Costa Rica to Receive 200 Deported Migrants From U.S.

Costa Rica announced on Monday that it would receive a flight this week from the United States carrying 200 migrants from Central Asia and India, making it the second nation in Central America to accept deportees from faraway countries who had crossed illegally into the United States.
Last week, Panama received three U.S. deportation flights, carrying migrants from countries in Asia, the Middle East and Africa.
Such flights appear to be the Trump administration’s new tactic for dealing with unauthorized migrants from countries to which it might not be easy to return them, as the administration seeks to ramp up deportations. Rather than keep such migrants in detention centers on the southern border, the administration is recruiting other countries willing to accept them, where it is not clear what will ultimately happen to the deportees.
While traveling through Central America and the Caribbean earlier this month, Secretary of State Marco Rubio received assurances from several governments, including Panama’s and Costa Rica’s, that they were committed to working with the Trump administration on migration issues. But few details were offered.

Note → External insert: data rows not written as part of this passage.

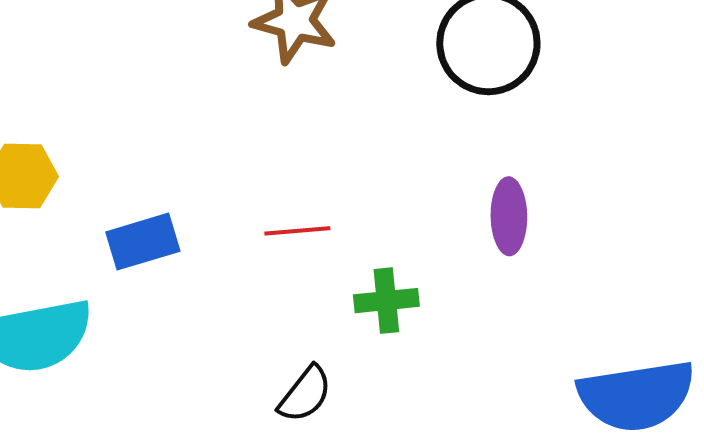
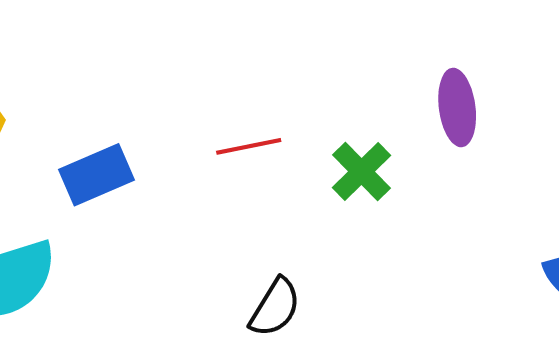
green cross: (386, 301) -> (361, 171), moved, turned -32

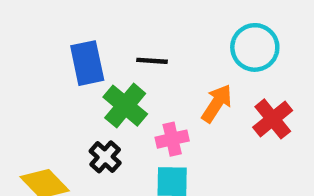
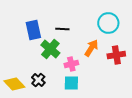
red cross: (273, 119) -> (116, 55), turned 30
black cross: (105, 157) -> (38, 80), moved

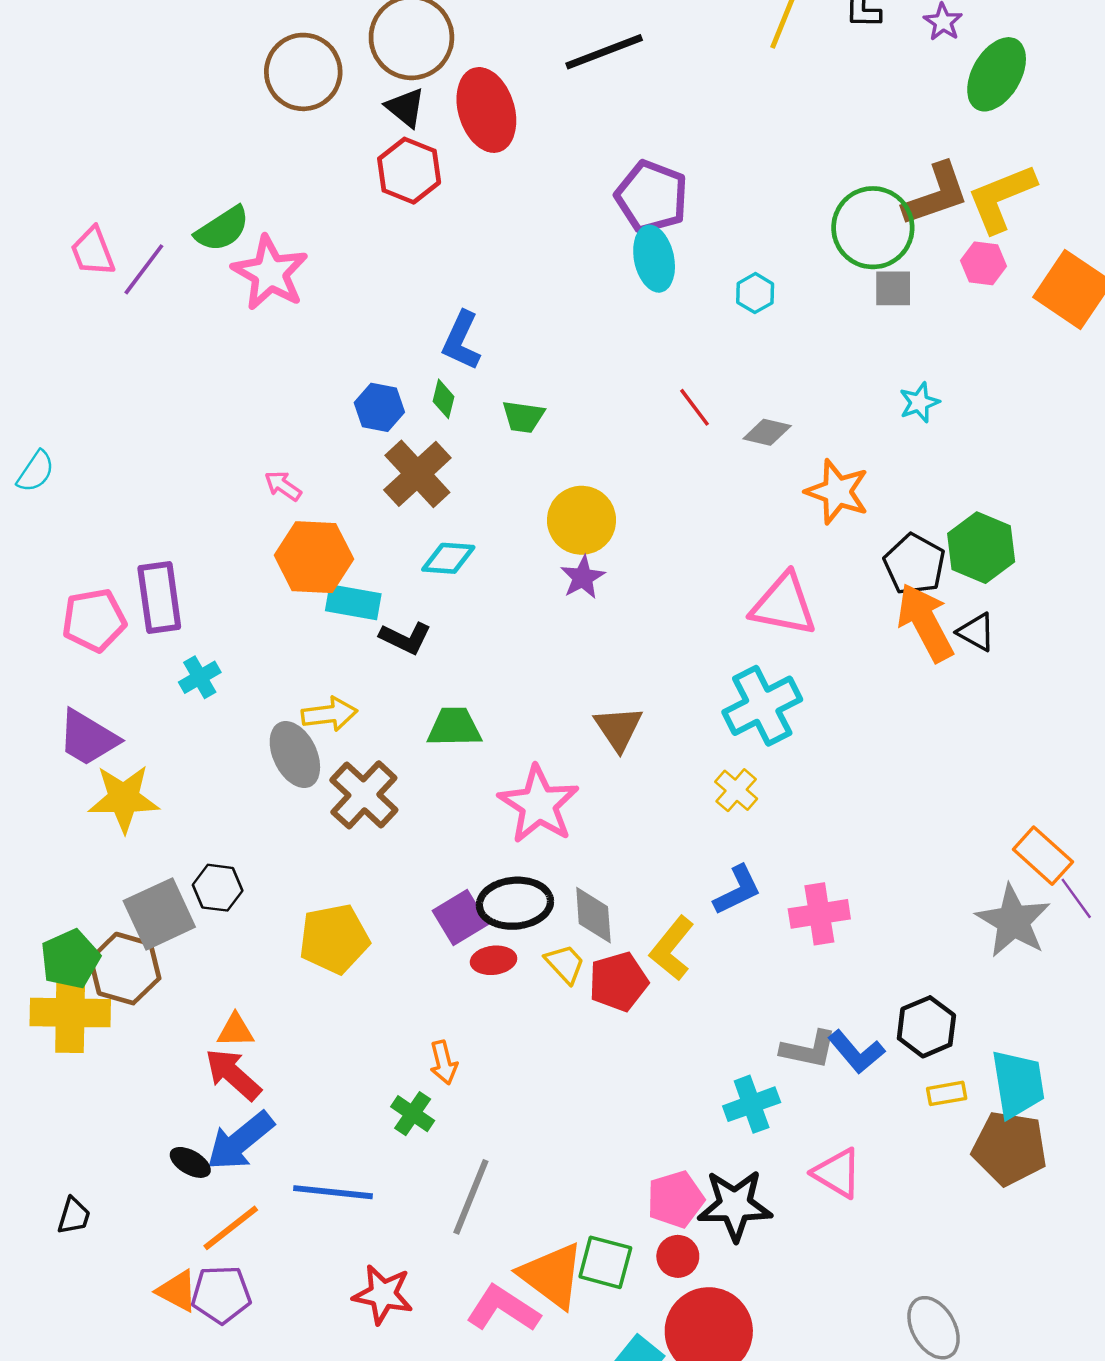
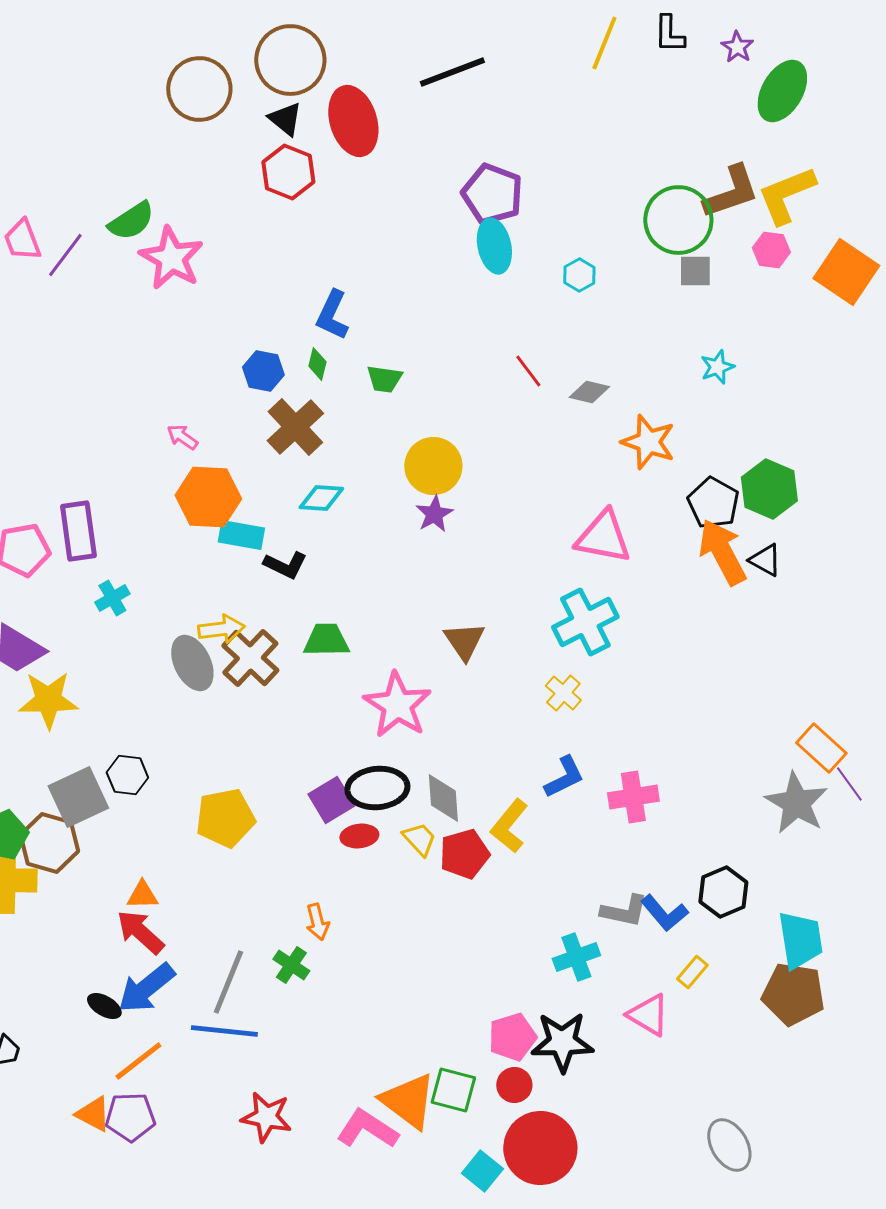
brown cross: (364, 795) -> (250, 658), moved
yellow rectangle: (947, 1093) -> (692, 972), moved, turned -40
gray line: (471, 1197) -> (228, 982), moved

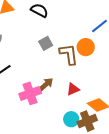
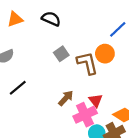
red triangle: (73, 89) -> (96, 100), turned -40
pink cross: (30, 93) -> (85, 115), moved

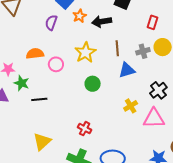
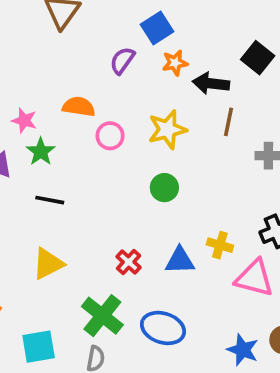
brown line: (117, 48) -> (228, 122), moved
blue triangle: (127, 70) -> (180, 261), moved
black line: (39, 99) -> (50, 200), moved
yellow cross: (131, 106) -> (220, 245), turned 32

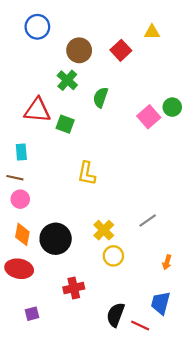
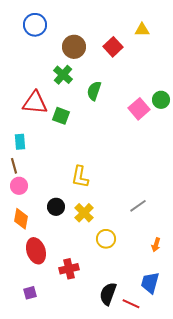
yellow L-shape: (87, 173) -> (80, 177), moved
brown line: (15, 178) -> (14, 166), turned 63
yellow cross: (104, 230) -> (84, 213), moved
black circle: (56, 239) -> (56, 207), moved, size x0.6
red ellipse: (19, 269) -> (36, 251), moved, turned 60

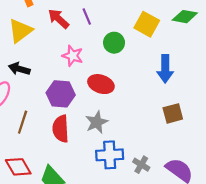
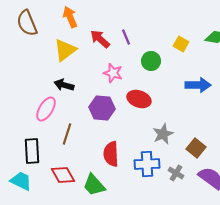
yellow square: (147, 24) -> (181, 44), size x0.7
blue arrow: (165, 69) -> (198, 85), turned -90
brown square: (173, 113) -> (196, 148), moved, turned -36
gray star: (97, 122) -> (163, 134), moved
red semicircle: (61, 129) -> (111, 154), moved

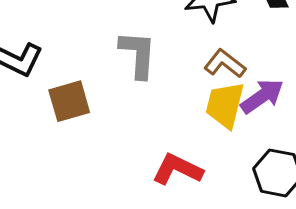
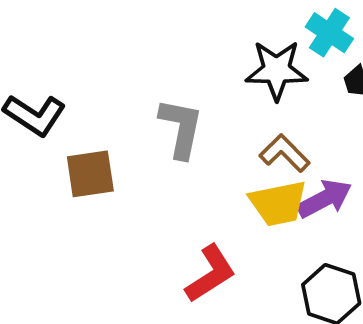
yellow trapezoid: (225, 105) -> (278, 203), turned -123
red L-shape: (177, 169) -> (210, 274), turned 114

In its Monday announcement, the Costa Rican government said the first group of deportees would arrive on a commercial flight on Wednesday afternoon.
Costa Rica said its territory would “serve as a bridge” for the migrants’ return to their countries of origin, and that the repatriation process would be “fully funded by the U.S. government, under the supervision of the International Organization for Migration,” a United Nations agency that Costa Rica said would be responsible for the care of the migrants during their stay in the country. Panama has described a similar process for the deportees sent there by the United States.
The U.N. agency’s representatives in Costa Rica did not immediately respond to a request for comment.
After arriving in the main airport serving San José, the capital, the deportees will be transported to a migrant shelter in the canton of Corredores, in the country’s south, Costa Rica said.
Costa Rican officials did not say how many migrants they expected the United States to ultimately send, or how long they would remain in Costa Rica before being sent to their countries of origin.
Not long ago, Costa Rica was grappling with how to cope with thousands of migrants passing through on their way to the U.S. border. Its shelters were crowded with people who, in many cases, had passed through the perilous Darién Gap, between Colombia and Panama, to reach Central America.
In the last year, the number of migrants passing through Costa Rica has dropped dramatically as the United States, Mexico and Panama have hardened their borders and enhanced immigration enforcement.